ABSTRACT

98The fixed-effect model is based on the assumption that there is one true effect size which is shared by all the included studies. The random-effects model is based on the assumption that the true effect could vary from study to study. If inferences were to be generalized to a population in which the studies are permitted to have different effects and different characteristics, then a random-effects model would be appropriate. The random-effects model leads to relatively more weights being given to smaller studies and to wider confidence intervals than the fixed effects model. The DerSimonian and Laird method of meta-analysis is based on the random-effects model with the assumption of common effect is relaxed and the effect sizes are assumed to have a normal distribution with mean θ and variance τ2. The maximum likelihood method is considered when variance of the estimator is assumed as known. Restricted maximum likelihood method is an approach to estimation that maximizes the likelihood over a restricted parameter space.
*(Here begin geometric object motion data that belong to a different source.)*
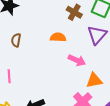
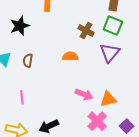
pink arrow: (77, 60) -> (84, 94), moved

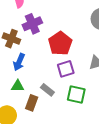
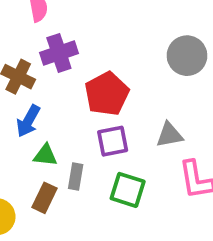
green triangle: (18, 86) -> (45, 155), moved
gray rectangle: (47, 90) -> (76, 177), turned 56

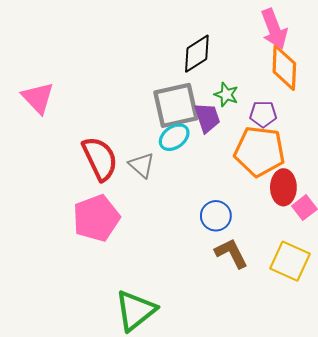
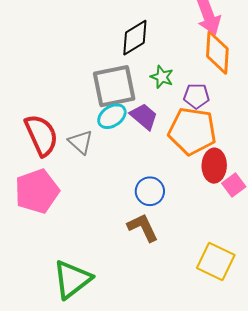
purple trapezoid: (207, 118) -> (144, 116), moved, turned -32
brown L-shape: (231, 253) -> (143, 227), moved
yellow square: (290, 261) -> (216, 262), moved

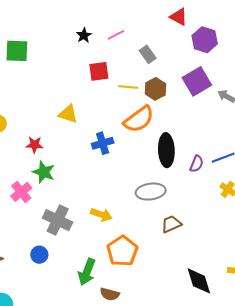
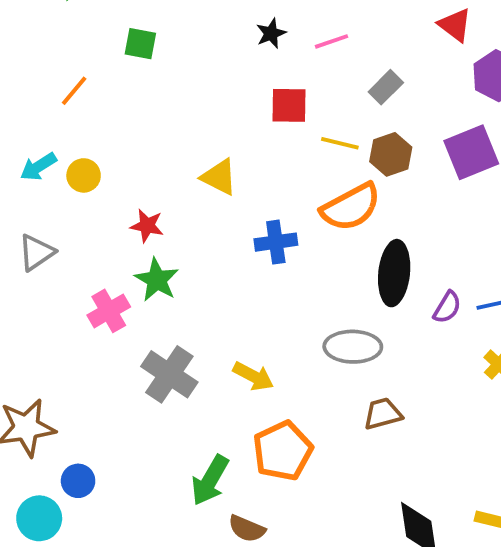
green square: (17, 51) -> (140, 44), size x0.7
gray rectangle: (148, 54) -> (386, 87), turned 72
blue circle: (39, 255) -> (78, 481), moved

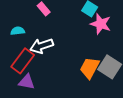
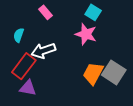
pink star: (101, 24) -> (86, 34), moved
cyan semicircle: (18, 31) -> (19, 35), turned -64

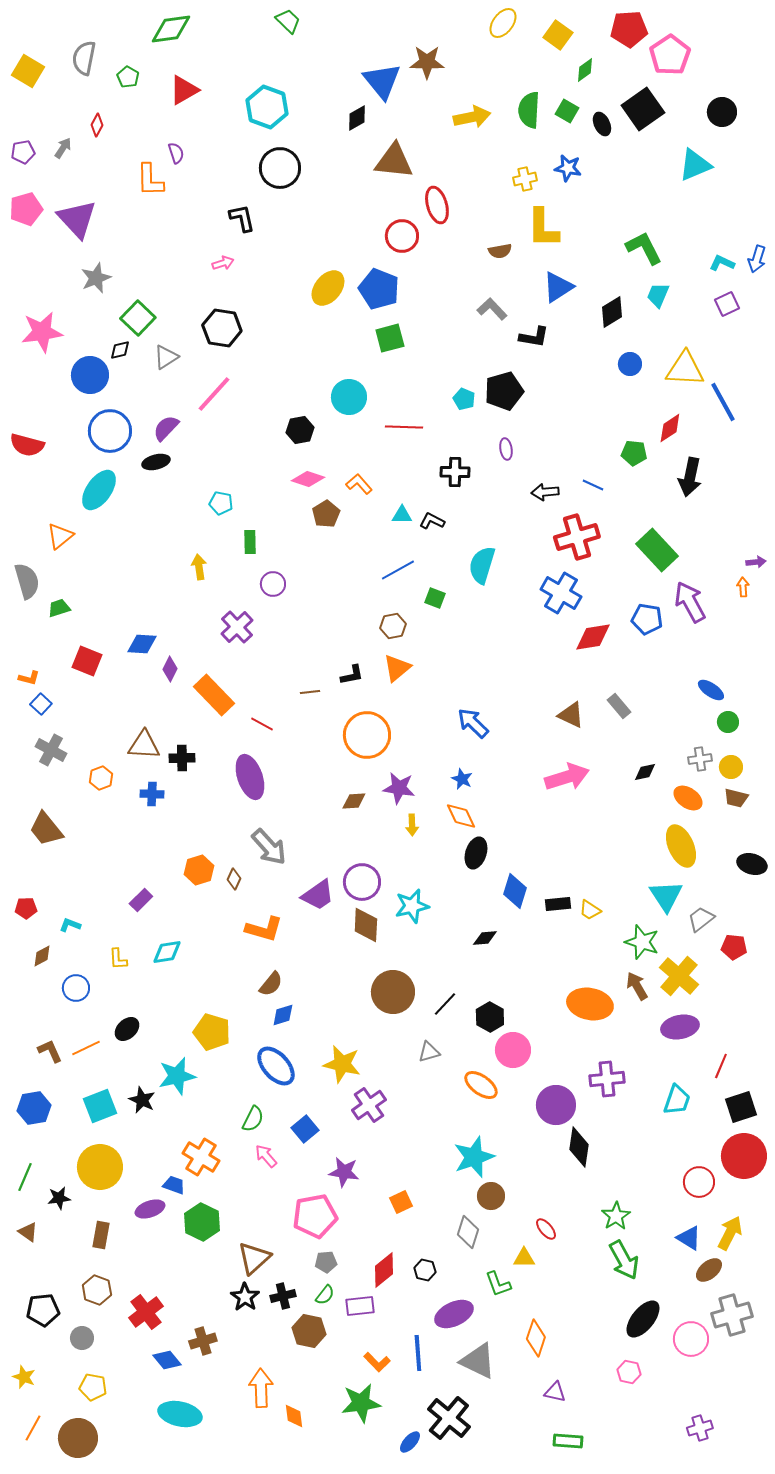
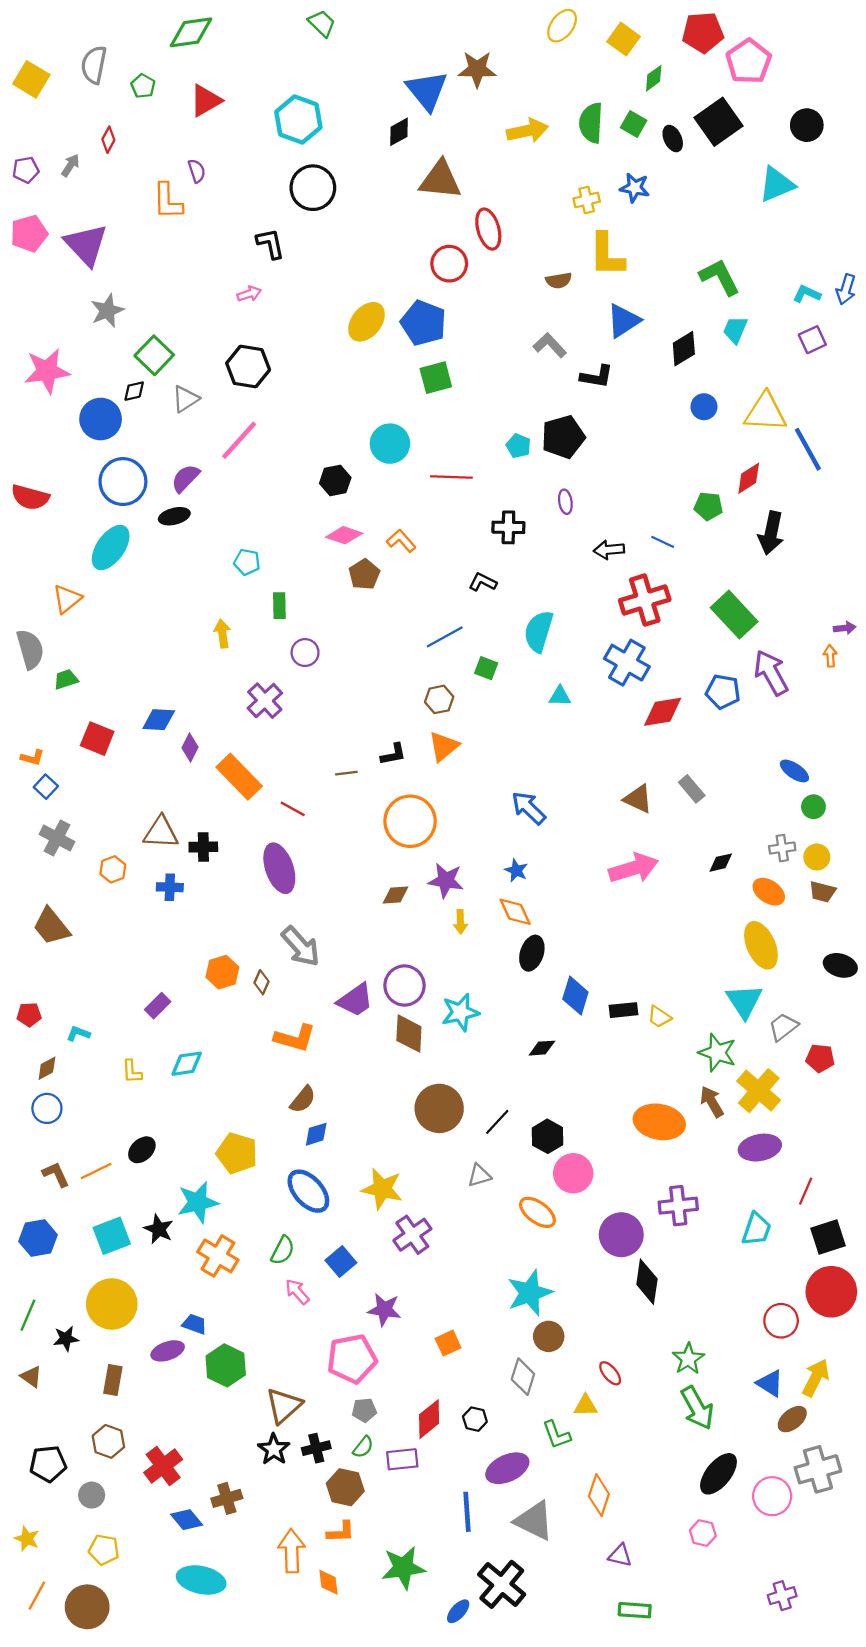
cyan triangle: (402, 515) -> (560, 696), moved
blue circle: (76, 988) -> (47, 1108), moved
orange cross: (201, 1157) -> (218, 1256), moved
orange L-shape: (377, 1362) -> (341, 1532), moved, turned -48

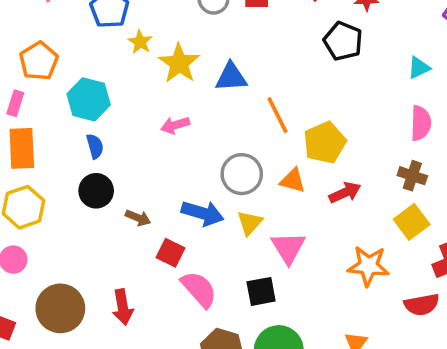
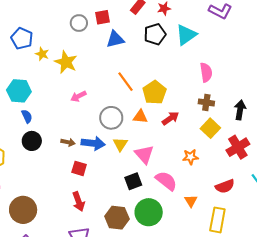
black pentagon: (343, 41) -> (155, 34), turned -30
cyan triangle: (419, 68) -> (186, 35), moved, size x1.6
blue triangle: (231, 77) -> (115, 39), moved
pink arrow: (175, 125) -> (78, 96), moved
brown arrow: (138, 218) -> (68, 142), moved
orange star: (368, 266) -> (190, 157), size x0.7
pink semicircle: (199, 289) -> (166, 181), moved
red semicircle: (422, 305) -> (225, 186), moved
red arrow: (123, 307) -> (79, 202), moved

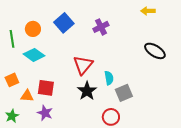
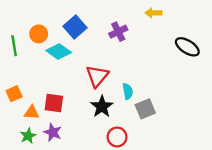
yellow arrow: (148, 11) -> (153, 13), moved
black ellipse: (155, 51) -> (187, 47), moved
cyan diamond: (34, 55) -> (59, 52), moved
green star: (12, 116) -> (28, 136), moved
red circle: (111, 117) -> (117, 137), moved

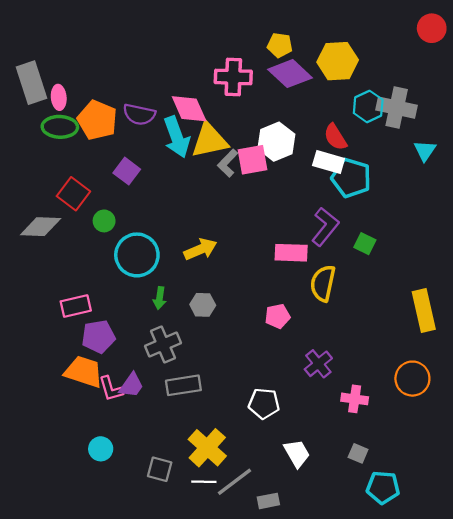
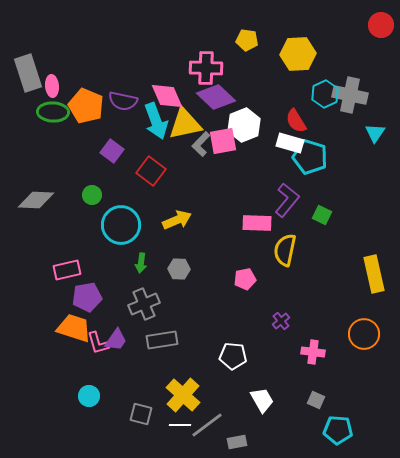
purple diamond: (290, 74) -> (216, 97), moved
red square: (73, 194) -> (151, 171), moved
purple cross: (318, 364) -> (281, 321), size x0.7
Applying Bayesian methods to perform meta-analysis provides a more informative summary of the data than non-Bayesian approaches. The major advantage is the ability to incorporate the uncertainty from our estimates of the true effects in individual studies. The practice of starting with the fixed-effect model and then moving to a random-effect model, if Q is statistically significant should be discouraged. If the logic of the analysis says that we are trying to estimate a range of effects, then the selection of a computational model should be based on the nature of the studies and our goal.